また、島根半島の美保関で大国主と会い国作りに協力した少彦名は、神産巣日の子で、病気や鳥獣の災いを除ける呪詛を行い、日本書紀では粟島(米子市彦名町、鳥取大学医学部の北側の地)に粟を蒔いて実った粟の茎に乗ってはじかれて常世国へ渡り、後世は神農(中国古代の神話上の帝王、人身牛首、炎帝神農氏、農耕医薬の神)と同一視され、医薬神となった(米子粟島神社、米子天神垣神社、大阪道修町・少彦名神社に祀る)。

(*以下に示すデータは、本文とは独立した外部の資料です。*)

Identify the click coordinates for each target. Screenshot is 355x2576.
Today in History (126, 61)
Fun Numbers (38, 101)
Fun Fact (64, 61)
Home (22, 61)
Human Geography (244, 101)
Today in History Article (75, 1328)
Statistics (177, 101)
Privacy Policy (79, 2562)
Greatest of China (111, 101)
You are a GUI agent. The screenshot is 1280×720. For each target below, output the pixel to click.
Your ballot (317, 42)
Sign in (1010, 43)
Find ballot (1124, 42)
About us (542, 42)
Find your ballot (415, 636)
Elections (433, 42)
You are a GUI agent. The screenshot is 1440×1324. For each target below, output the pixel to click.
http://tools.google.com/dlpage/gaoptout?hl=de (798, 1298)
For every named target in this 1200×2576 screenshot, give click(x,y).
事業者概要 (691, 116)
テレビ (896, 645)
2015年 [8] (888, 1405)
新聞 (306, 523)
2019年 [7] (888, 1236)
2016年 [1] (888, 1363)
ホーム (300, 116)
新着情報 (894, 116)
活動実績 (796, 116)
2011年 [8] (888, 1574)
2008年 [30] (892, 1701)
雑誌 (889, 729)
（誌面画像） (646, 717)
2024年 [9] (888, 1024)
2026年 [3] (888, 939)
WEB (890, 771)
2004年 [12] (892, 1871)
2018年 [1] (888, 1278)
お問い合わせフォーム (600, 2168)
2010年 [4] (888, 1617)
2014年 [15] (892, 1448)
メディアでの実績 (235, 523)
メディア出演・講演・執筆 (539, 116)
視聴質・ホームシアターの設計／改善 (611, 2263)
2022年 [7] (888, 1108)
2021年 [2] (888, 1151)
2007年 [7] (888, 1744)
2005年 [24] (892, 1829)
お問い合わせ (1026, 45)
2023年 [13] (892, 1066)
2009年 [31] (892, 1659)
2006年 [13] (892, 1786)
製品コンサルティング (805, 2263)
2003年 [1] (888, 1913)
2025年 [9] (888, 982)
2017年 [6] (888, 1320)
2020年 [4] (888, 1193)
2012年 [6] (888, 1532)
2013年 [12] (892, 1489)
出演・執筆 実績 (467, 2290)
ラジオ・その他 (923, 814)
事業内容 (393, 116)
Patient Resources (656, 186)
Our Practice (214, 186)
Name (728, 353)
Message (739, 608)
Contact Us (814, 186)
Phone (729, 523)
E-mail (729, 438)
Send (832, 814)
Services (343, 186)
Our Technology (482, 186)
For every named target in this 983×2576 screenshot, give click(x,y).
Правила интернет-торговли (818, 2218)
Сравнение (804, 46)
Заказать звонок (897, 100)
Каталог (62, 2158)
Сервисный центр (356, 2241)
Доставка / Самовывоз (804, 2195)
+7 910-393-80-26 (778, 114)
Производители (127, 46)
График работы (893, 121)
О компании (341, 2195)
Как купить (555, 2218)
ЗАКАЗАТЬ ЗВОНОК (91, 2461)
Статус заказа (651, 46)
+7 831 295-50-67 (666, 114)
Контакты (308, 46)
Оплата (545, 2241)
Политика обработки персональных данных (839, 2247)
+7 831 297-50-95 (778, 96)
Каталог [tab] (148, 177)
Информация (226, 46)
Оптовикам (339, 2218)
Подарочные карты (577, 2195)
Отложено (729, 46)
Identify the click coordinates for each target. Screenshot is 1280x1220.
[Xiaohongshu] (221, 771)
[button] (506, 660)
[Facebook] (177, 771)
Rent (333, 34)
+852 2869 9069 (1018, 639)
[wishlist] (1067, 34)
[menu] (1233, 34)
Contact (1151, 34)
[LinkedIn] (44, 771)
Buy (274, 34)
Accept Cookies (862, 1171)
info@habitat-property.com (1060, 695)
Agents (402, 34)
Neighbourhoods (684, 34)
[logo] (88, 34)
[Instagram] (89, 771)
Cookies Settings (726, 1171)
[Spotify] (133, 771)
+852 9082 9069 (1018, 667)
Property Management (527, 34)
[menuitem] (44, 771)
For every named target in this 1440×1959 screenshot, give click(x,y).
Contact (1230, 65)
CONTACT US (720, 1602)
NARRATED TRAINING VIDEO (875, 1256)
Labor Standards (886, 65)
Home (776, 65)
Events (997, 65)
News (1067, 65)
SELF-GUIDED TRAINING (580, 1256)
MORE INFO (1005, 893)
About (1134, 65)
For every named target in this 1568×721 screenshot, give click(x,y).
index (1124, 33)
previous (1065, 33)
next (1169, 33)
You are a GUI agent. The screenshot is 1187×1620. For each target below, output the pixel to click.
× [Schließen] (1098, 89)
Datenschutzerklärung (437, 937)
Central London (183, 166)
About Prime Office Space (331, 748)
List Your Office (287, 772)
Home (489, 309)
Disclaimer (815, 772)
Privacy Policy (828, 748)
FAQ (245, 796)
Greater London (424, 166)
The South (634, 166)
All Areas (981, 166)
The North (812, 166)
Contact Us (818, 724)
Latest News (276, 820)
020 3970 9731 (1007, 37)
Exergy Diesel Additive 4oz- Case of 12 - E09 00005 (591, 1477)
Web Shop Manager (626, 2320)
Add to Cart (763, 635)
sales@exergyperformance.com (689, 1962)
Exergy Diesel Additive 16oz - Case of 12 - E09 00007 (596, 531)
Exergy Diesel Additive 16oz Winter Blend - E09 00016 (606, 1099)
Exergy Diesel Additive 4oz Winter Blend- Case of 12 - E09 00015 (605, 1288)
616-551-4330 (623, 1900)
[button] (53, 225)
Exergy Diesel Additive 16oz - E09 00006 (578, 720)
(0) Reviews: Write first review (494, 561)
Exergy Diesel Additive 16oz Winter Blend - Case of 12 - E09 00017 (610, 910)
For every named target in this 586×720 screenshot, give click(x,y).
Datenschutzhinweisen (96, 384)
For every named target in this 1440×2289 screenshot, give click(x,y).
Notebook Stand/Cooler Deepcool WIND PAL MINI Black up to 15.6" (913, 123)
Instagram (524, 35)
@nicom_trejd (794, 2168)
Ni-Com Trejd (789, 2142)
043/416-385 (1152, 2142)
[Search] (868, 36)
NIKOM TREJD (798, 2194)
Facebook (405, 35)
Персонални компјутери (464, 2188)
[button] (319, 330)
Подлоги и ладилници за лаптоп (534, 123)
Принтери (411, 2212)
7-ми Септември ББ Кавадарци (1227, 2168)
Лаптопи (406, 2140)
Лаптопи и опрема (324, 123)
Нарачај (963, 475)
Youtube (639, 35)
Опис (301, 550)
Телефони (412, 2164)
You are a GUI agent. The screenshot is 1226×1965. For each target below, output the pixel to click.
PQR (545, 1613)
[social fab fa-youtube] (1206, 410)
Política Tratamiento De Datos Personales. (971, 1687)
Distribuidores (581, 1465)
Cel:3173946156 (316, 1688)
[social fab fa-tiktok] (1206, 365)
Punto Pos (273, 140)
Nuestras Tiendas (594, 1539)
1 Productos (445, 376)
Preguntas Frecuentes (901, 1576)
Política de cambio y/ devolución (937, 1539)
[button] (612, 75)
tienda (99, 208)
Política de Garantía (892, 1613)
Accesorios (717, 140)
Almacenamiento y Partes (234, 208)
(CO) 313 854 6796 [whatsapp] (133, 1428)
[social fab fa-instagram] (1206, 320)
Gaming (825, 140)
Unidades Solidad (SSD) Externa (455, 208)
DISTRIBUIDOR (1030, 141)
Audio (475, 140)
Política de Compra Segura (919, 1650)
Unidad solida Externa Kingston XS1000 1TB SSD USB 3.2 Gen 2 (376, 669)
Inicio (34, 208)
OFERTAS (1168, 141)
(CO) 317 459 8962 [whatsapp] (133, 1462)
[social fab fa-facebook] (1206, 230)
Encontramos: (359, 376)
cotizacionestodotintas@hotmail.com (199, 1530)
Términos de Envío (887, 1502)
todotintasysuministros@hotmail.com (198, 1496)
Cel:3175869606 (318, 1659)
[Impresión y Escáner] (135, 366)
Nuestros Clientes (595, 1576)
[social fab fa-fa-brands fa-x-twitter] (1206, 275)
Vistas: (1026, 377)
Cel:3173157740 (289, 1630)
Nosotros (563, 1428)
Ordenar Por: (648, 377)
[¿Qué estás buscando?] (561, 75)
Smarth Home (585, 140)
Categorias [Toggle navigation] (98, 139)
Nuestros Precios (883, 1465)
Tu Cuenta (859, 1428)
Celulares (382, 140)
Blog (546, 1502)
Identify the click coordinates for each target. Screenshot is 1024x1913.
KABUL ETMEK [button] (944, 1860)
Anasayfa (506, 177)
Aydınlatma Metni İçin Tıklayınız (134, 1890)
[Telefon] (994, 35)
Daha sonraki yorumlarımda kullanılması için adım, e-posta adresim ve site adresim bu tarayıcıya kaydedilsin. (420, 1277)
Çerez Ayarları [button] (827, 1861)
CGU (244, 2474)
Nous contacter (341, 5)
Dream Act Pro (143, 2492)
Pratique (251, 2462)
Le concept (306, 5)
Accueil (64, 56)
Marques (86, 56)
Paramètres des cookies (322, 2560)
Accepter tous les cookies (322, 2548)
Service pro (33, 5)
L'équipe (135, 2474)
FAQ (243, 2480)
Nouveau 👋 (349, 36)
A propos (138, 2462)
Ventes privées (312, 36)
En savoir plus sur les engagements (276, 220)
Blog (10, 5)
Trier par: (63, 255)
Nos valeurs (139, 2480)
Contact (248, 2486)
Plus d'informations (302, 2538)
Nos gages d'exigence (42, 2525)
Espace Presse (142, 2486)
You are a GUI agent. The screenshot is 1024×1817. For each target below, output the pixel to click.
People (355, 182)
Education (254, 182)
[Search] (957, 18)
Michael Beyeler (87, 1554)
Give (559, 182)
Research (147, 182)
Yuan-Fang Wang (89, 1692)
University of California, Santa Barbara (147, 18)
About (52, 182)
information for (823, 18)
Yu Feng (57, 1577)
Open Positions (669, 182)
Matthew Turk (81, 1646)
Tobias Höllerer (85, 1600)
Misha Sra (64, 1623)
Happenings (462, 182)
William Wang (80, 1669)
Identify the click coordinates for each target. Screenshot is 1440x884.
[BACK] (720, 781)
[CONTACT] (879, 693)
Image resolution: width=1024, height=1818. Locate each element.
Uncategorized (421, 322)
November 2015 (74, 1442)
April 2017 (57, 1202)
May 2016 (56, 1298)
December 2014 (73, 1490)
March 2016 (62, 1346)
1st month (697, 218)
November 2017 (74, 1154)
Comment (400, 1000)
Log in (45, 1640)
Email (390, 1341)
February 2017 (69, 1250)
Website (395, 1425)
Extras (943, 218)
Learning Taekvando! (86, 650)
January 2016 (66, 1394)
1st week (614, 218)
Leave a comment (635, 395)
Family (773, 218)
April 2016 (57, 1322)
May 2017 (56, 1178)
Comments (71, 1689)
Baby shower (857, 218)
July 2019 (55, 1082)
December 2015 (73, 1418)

大和心(魂)とは、日本人の自然で素直な心、優しく和らいだ心、勇敢で潔い心であり、「朝日ににほふ山桜花」のごとしという。この心は古来からの信心により生じたのではあるまいか。前項で垂仁、崇神が出雲の大神の祟りを鎮めるため出雲の神を祀ったが、これは自己利益を優先したことへの反省であった。
14代仲哀は神託を信じず、神帰せの琴を弾くのを止めたときに急死した。そこで、妻の神功皇后は神の許しを請うため、神の忌み嫌う穢れの罪を祓う儀式を行った。諸国から神への供物を集め、天つ罰(農耕に関する罪、朝廷の命令に反する罪)の生剥(生きたまま牛馬の皮を剥ぐ)、逆剥(牛馬の皮を尻から剥ぐ)、畔放(田の畔を壊す)、溝埋(田に水を引く溝を埋める)、屎戸(祭祀の場に糞屎をまく)と国つ罪(地上での犯罪、国法の罪)の上通下通婚(親子相姦)、馬婚、牛婚、鶏婚、犬婚(以上、獣姦)による穢れを祓い清めるための大祓を行った。
さらに、住吉の神の神託に従い、天つ神、国つ神、山の神、川の神、海の神など、もろもろの神に供物を捧げ、住吉の神の御魂を舟上に祀り、木を焼いた灰や箸と柏の葉の皿を海神に捧げながら新羅にわたり、新羅・百済を服属させることができた。